First published on October 13th, 2025, last updated on November 4th, 2025.
<aside>
TL;DR
In agentic LLM training, many trajectories share common prefixes that form a prefix tree. We propose Tree Training — a novel paradigm that computes each shared prefix only once and reuses its intermediate results across related branches during both forward and backward passes, substantially improving computation efficiency in large-scale agentic training. This is achieved through:
This is achieved via:
Experiments on multiple open-source models demonstrate up to 3.9x reduction in total training time, enabling more efficient agentic LLM SFT and RL training.
Paper:
Tree Training: Accelerating Agentic LLMs via Shared Trajectory Reuse
arXiv:2511.00413 · November 2025
</aside>
In agentic LLM training, an agent's behavior is often highly diverse, so its trajectory history is usually not a linear trajectory like prompt1 → response1 → prompt2 → response2. Instead, a single task can produce multiple trajectories, many of which share common prefixes. These trajectories can be naturally organized into a prefix tree.

Figure 1. Left: Some trajectories share common prefixes (e.g. all five trajectories), and when considering smaller subsets of these trajectories, the shared prefixes can become longer (e.g. trajectories 1, 2, 3). Right: merge trajectories into a prefix tree, where shared prefixes are organized hierarchically.

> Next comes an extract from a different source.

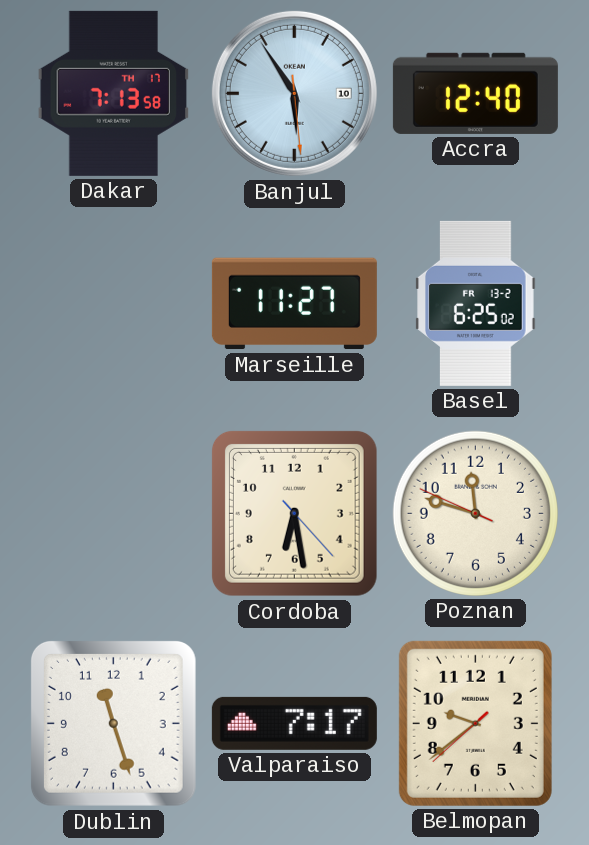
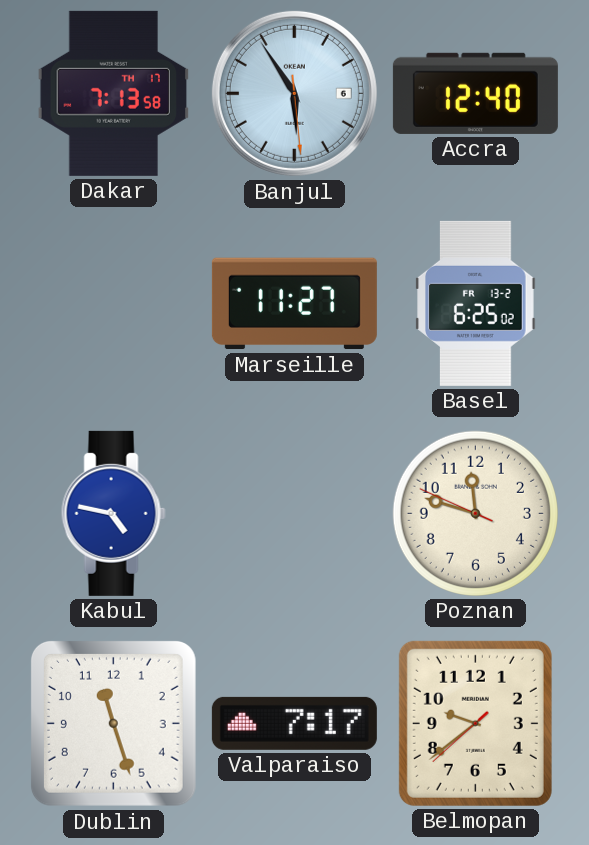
Banjul date: 10 -> 6
Kabul: none -> 4:47
Cordoba: 6:28 -> none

In this scenario, we realized that the computation of prefixes shared across multiple trajectories could be performed just once, which would significantly improve training throughput. This idea is similar to the prefix caching used for LLM inference. However, due to the involvement of back propagation during training, we cannot directly reuse cached results; doing so would ignore the gradient contributions from suffix tokens to the prefix tokens, leading to incorrect computations.
Our goal is computing each shared prefix only once during both forward and backward and thus improve agentic LLM training throughput.
To achieve this, we took the following steps:
Maximize shared prefix reuse through Tree Packing:
Since there are many training trajectories, even after merging them into a tree structure, we usually can’t fit the entire tree into one batch due to GPU memory constraints. Using a combination of dynamic programming and greedy algorithms, we proposed a practical approach to pack the tree under memory constraints which maximizes the reuse of shared prefixes.
Design Gradient Scaler to ensure correct gradient computation:
During back propagation, the gradient contribution of a shared prefix differs across different trajectories. We implemented a tree-structured gradient scaler that mathematically ensures each shared prefix contributes correctly to the gradients.
Develop custom kernels:
We implemented an efficient shared-prefix mask attention and modified position embedding for flattened tree packed data, ensuring both training correctness and high throughput.
When training large language models, we often find that many samples share the same beginning — for example, the same question prompt or a similar prefix of an answer.
Instead of processing these identical prefixes repeatedly, we can merge them into a tree structure, where shared parts naturally become internal nodes.
By reusing computations along these shared prefixes, we can avoid a large amount of redundant compute and accurate LLM training.
However, GPU memory is limited. We can’t always fit the entire tree into one batch.